While I was in the hospital my sponsor and I talked about painkillers. I told him I didn't want to take the Dialauded they were giving me. And the reason was because it was the closest to my drug of choice: heroin.
So he sat by my bedside and explained to me that there are other uses for painkillers besides getting high. That a lot of people use them to do what they were designed to, which was to kill pain. He said most addicts use drugs to cover up emotional pain, without realizing that there is a legitimate use for painkilling drugs. As a teenager I seemed to be living through a lot of emotional pain – whether it was self-created or not. Drugs always helped.
So anyway I had a talk with the staff of the hospital. They told me they would get something that wasn't quite so potent since I was afraid of becoming addicted again. They moved me down to something called oxycodone. And as the pain subsided I tapered off of those within a week or two,
And this comes up for me today because I read in this morning's edition of USA Today that the Surgeon General of the United States says that more than one in seven Americans will suffer from addiction to opioids or heroin.
The article went on to say that an American dies every 19 minutes from opioid or heroin overdose. And the economic impact of this abuse costs more than $442 billion each year – topping diabetes at $245 billion.
The article quoted him as saying "we have to recognize addiction is not evidence of a character flaw or moral failing. It's a chronic disease of the brain that deserves the same compassion that any other chronic illness does, like diabetes or heart disease."

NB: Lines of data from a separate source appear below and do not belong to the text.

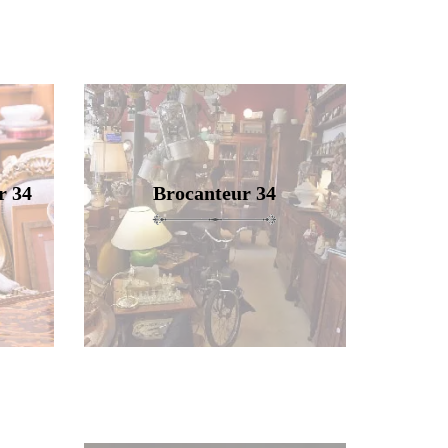
r 34
Brocanteur 34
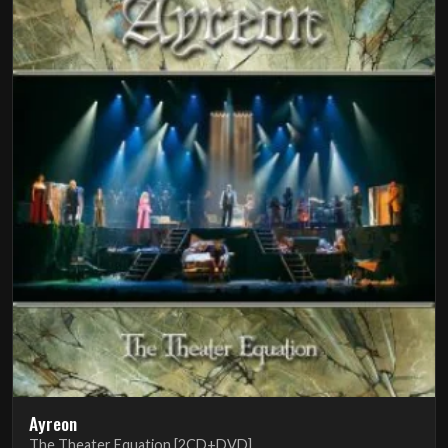
Ayreon
The Theater Equation [2CD+DVD]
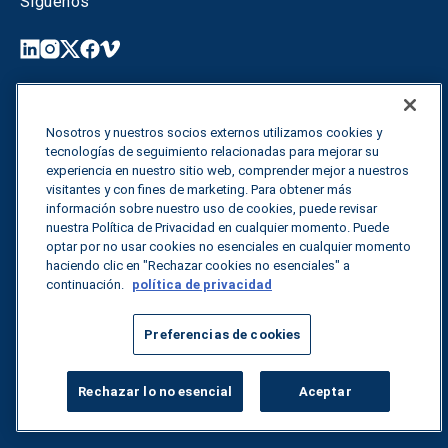
Síguenos
Productos y servicios
Nosotros y nuestros socios externos utilizamos cookies y
tecnologías de seguimiento relacionadas para mejorar su
Recuperación de combustible en Norteamérica
experiencia en nuestro sitio web, comprender mejor a nuestros
visitantes y con fines de marketing. Para obtener más
Marine Fuel Recovery
información sobre nuestro uso de cookies, puede revisar
nuestra Política de Privacidad en cualquier momento. Puede
Europe Fuel Recovery
optar por no usar cookies no esenciales en cualquier momento
haciendo clic en "Rechazar cookies no esenciales" a
continuación.
política de privacidad
Freight Solutions
RFP Services
Preferencias de cookies
Fleet Solutions
Rechazar lo no esencial
Aceptar
T-Fuel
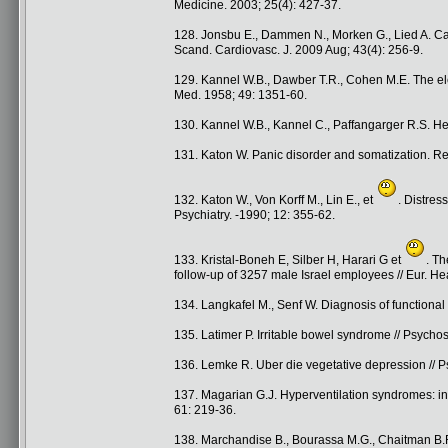
Medicine. 2003; 25(4): 427-37.
128. Jonsbu E., Dammen N., Morken G., Lied A. Card
Scand. Cardiovasc. J. 2009 Aug; 43(4): 256-9.
129. Kannel W.B., Dawber T.R., Cohen M.E. The elec
Med. 1958; 49: 1351-60.
130. Kannel W.B., Kannel C., Paffangarger R.S. Hea
131. Katon W. Panic disorder and somatization. Rev
132. Katon W., Von Korff M., Lin E., et
. Distres
Psychiatry. -1990; 12: 355-62.
133. Kristal-Boneh E, Silber H, Harari G et
. Th
follow-up of 3257 male Israel employees // Eur. Hea
134. Langkafel M., Senf W. Diagnosis of functional
135. Latimer P. Irritable bowel syndrome // Psycho
136. Lemke R. Uber die vegetative depression // Ps
137. Magarian G.J. Hyperventilation syndromes: in
61: 219-36.
138. Marchandise B., Bourassa M.G., Chaitman B.R.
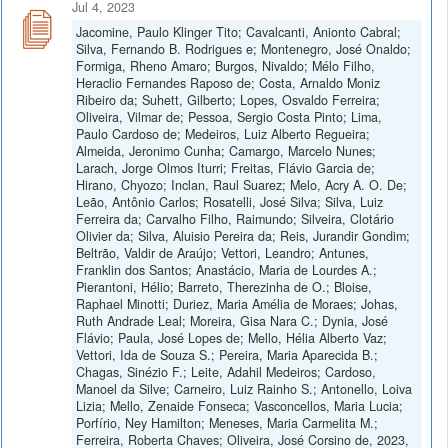
Jul 4, 2023
Jacomine, Paulo Klinger Tito; Cavalcanti, Anionto Cabral;
Silva, Fernando B. Rodrigues e; Montenegro, José Onaldo;
Formiga, Rheno Amaro; Burgos, Nivaldo; Mélo Filho,
Heraclio Fernandes Raposo de; Costa, Arnaldo Moniz
Ribeiro da; Suhett, Gilberto; Lopes, Osvaldo Ferreira;
Oliveira, Vilmar de; Pessoa, Sergio Costa Pinto; Lima,
Paulo Cardoso de; Medeiros, Luiz Alberto Regueira;
Almeida, Jeronimo Cunha; Camargo, Marcelo Nunes;
Larach, Jorge Olmos Iturri; Freitas, Flávio Garcia de;
Hirano, Chyozo; Inclan, Raul Suarez; Melo, Acry A. O. De;
Leão, Antônio Carlos; Rosatelli, José Silva; Silva, Luiz
Ferreira da; Carvalho Filho, Raimundo; Silveira, Clotário
Olivier da; Silva, Aluisio Pereira da; Reis, Jurandir Gondim;
Beltrão, Valdir de Araújo; Vettori, Leandro; Antunes,
Franklin dos Santos; Anastácio, Maria de Lourdes A.;
Pierantoni, Hélio; Barreto, Therezinha de O.; Bloise,
Raphael Minotti; Duriez, Maria Amélia de Moraes; Johas,
Ruth Andrade Leal; Moreira, Gisa Nara C.; Dynia, José
Flávio; Paula, José Lopes de; Mello, Hélia Alberto Vaz;
Vettori, Ida de Souza S.; Pereira, Maria Aparecida B.;
Chagas, Sinézio F.; Leite, Adahil Medeiros; Cardoso,
Manoel da Silve; Carneiro, Luiz Rainho S.; Antonello, Loiva
Lizia; Mello, Zenaide Fonseca; Vasconcellos, Maria Lucia;
Porfírio, Ney Hamilton; Meneses, Maria Carmelita M.;
Ferreira, Roberta Chaves; Oliveira, José Corsino de, 2023,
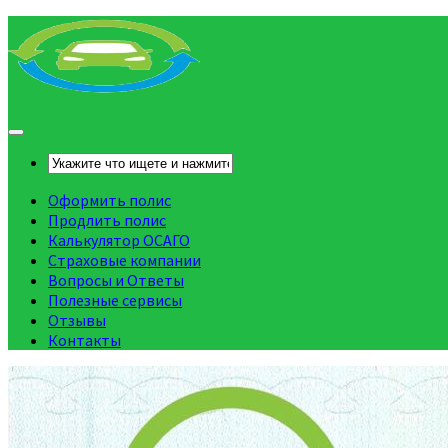
Оформить полис
Продлить полис
Калькулятор ОСАГО
Страховые компании
Вопросы и Ответы
Полезные сервисы
Отзывы
Контакты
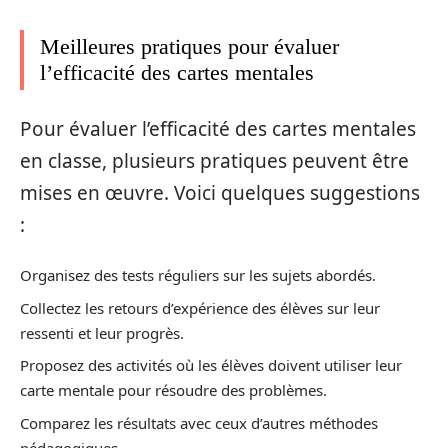
Meilleures pratiques pour évaluer
l’efficacité des cartes mentales
Pour évaluer l’efficacité des cartes mentales
en classe, plusieurs pratiques peuvent être
mises en œuvre. Voici quelques suggestions
:
Organisez des tests réguliers sur les sujets abordés.
Collectez les retours d’expérience des élèves sur leur
ressenti et leur progrès.
Proposez des activités où les élèves doivent utiliser leur
carte mentale pour résoudre des problèmes.
Comparez les résultats avec ceux d’autres méthodes
pédagogiques.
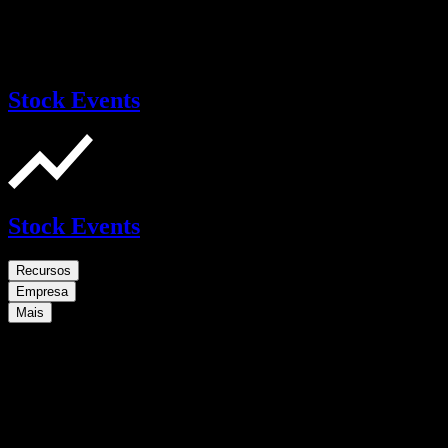
Stock Events
Stock Events
Recursos
Empresa
Mais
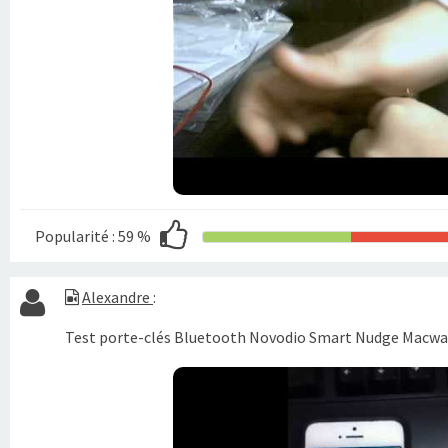
Popularité :
59 %
Alexandre
:
Test porte-clés Bluetooth Novodio Smart Nudge Macway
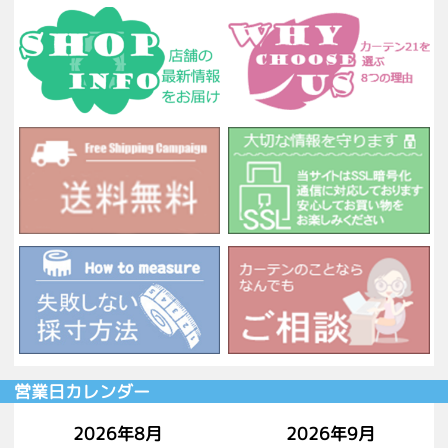
営業日カレンダー
2026年8月
2026年9月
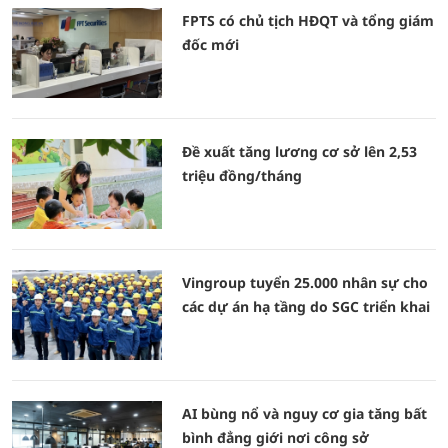
FPTS có chủ tịch HĐQT và tổng giám
đốc mới
Đề xuất tăng lương cơ sở lên 2,53
triệu đồng/tháng
Vingroup tuyển 25.000 nhân sự cho
các dự án hạ tầng do SGC triển khai
AI bùng nổ và nguy cơ gia tăng bất
bình đẳng giới nơi công sở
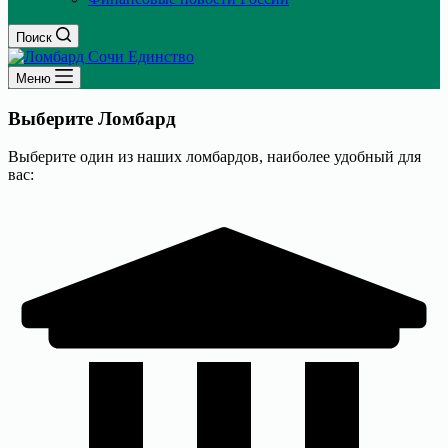
Поиск
Меню
Выберите
Ломбард
Выберите один из наших ломбардов, наиболее удобный для
вас:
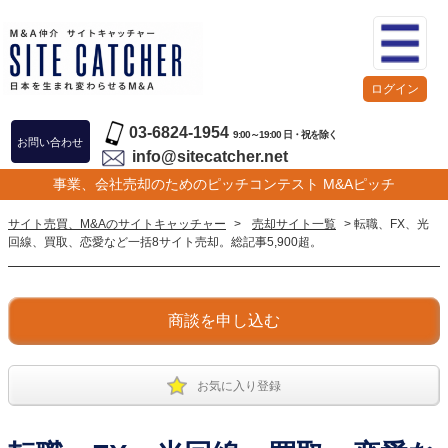
ログイン
03-6824-1954
9:00～19:00 日・祝を除く
お問い合わせ
info@sitecatcher.net
事業、会社売却のためのピッチコンテスト M&Aピッチ
サイト売買、M&Aのサイトキャッチャー
>
売却サイト一覧
> 転職、FX、光
回線、買取、恋愛など一括8サイト売却。総記事5,900超。
商談を申し込む
お気に入り登録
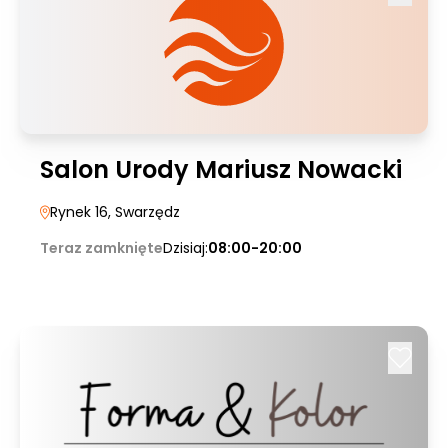
Salon Urody Mariusz Nowacki
Rynek 16
, Swarzędz
Teraz zamknięte
Dzisiaj:
08:00-20:00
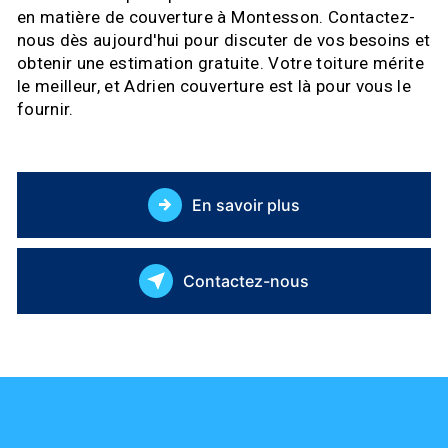
en matière de couverture à Montesson. Contactez-
nous dès aujourd'hui pour discuter de vos besoins et
obtenir une estimation gratuite. Votre toiture mérite
le meilleur, et Adrien couverture est là pour vous le
fournir.
En savoir plus
Contactez-nous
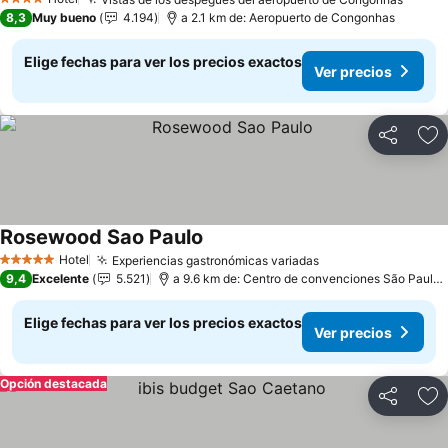
4 Estrellas
8,3
Muy bueno
4.194
a 2.1 km de: Aeropuerto de Congonhas
Elige fechas para ver los precios exactos
Ver precios
Compartir
Ag
Rosewood Sao Paulo
Hotel
Experiencias gastronómicas variadas
5 Estrellas
9,4
Excelente
5.521
a 9.6 km de: Centro de convenciones São Paulo Expo
Elige fechas para ver los precios exactos
Ver precios
Opción destacada
Compartir
Ag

"Our whole approach to substance abuse disorders is you go to jail," he said. It's the only illness for which you send people to jail, for long, long periods of time." According to this report, nearly 21 million Americans have trouble with substance addictions. That's more than the number of people who have all cancers combined.
There was a lot of truth in this article. Because I've met thousands of people in prison who were sent there simply because they were drug addicts – maybe for committing a small property crime so they could obtain the drugs they needed to feed their addiction.
Maybe a positive new trend is developing where our society views addiction as a disease rather than a crime.